= Beginning of Section =

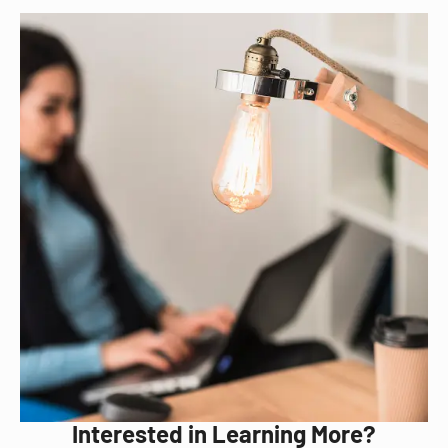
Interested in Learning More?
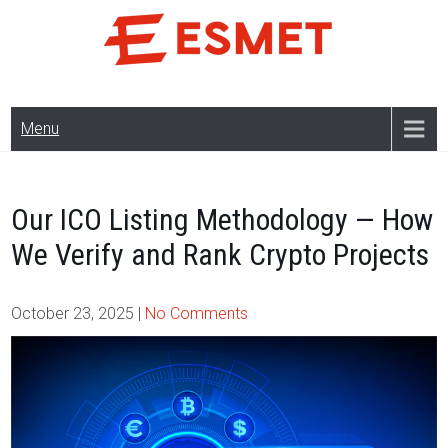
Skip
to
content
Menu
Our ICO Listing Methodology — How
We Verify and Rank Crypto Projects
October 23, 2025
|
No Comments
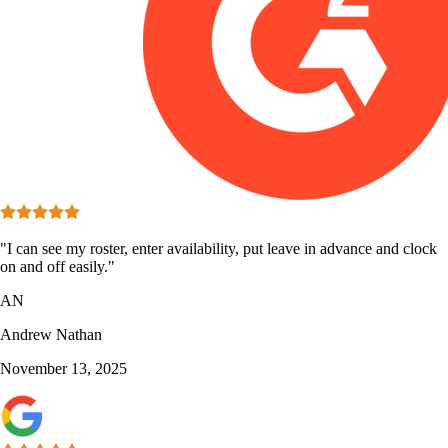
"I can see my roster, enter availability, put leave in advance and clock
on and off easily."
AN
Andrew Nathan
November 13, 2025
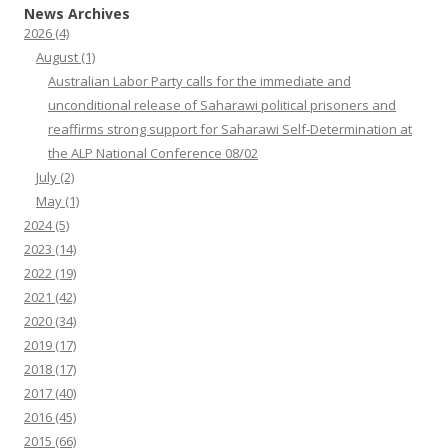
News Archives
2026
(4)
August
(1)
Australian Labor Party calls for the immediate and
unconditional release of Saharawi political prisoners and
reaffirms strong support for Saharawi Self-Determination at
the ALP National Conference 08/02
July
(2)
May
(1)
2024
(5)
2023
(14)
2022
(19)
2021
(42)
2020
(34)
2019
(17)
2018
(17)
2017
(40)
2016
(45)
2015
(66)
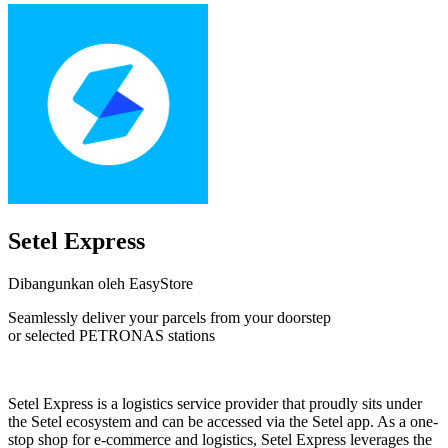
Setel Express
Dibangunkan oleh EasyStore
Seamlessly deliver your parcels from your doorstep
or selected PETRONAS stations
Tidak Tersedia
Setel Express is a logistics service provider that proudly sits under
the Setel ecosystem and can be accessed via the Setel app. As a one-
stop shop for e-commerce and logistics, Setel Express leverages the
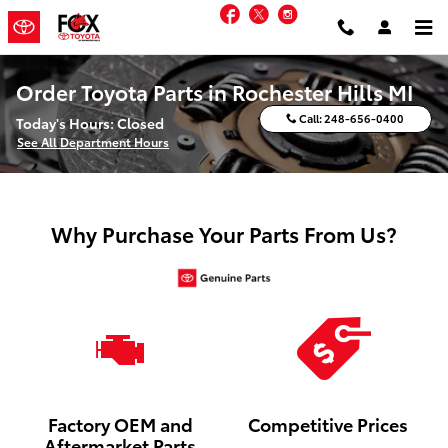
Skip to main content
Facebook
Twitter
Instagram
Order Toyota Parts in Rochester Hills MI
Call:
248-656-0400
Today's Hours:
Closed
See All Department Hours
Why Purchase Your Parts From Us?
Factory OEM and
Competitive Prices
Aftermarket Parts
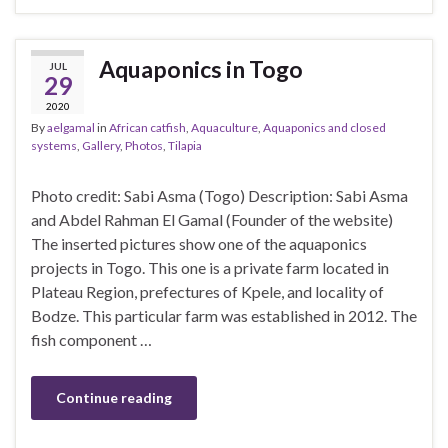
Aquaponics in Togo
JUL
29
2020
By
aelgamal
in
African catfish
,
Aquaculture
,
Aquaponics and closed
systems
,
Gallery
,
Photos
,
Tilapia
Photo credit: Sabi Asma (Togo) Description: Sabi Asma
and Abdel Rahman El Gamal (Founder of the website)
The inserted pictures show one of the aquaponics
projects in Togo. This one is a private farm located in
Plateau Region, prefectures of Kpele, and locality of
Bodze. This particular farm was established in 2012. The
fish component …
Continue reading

= End of Section =

Say how many lines in the listing above hold "Express". Give the number only.

TASK ANSWER –
3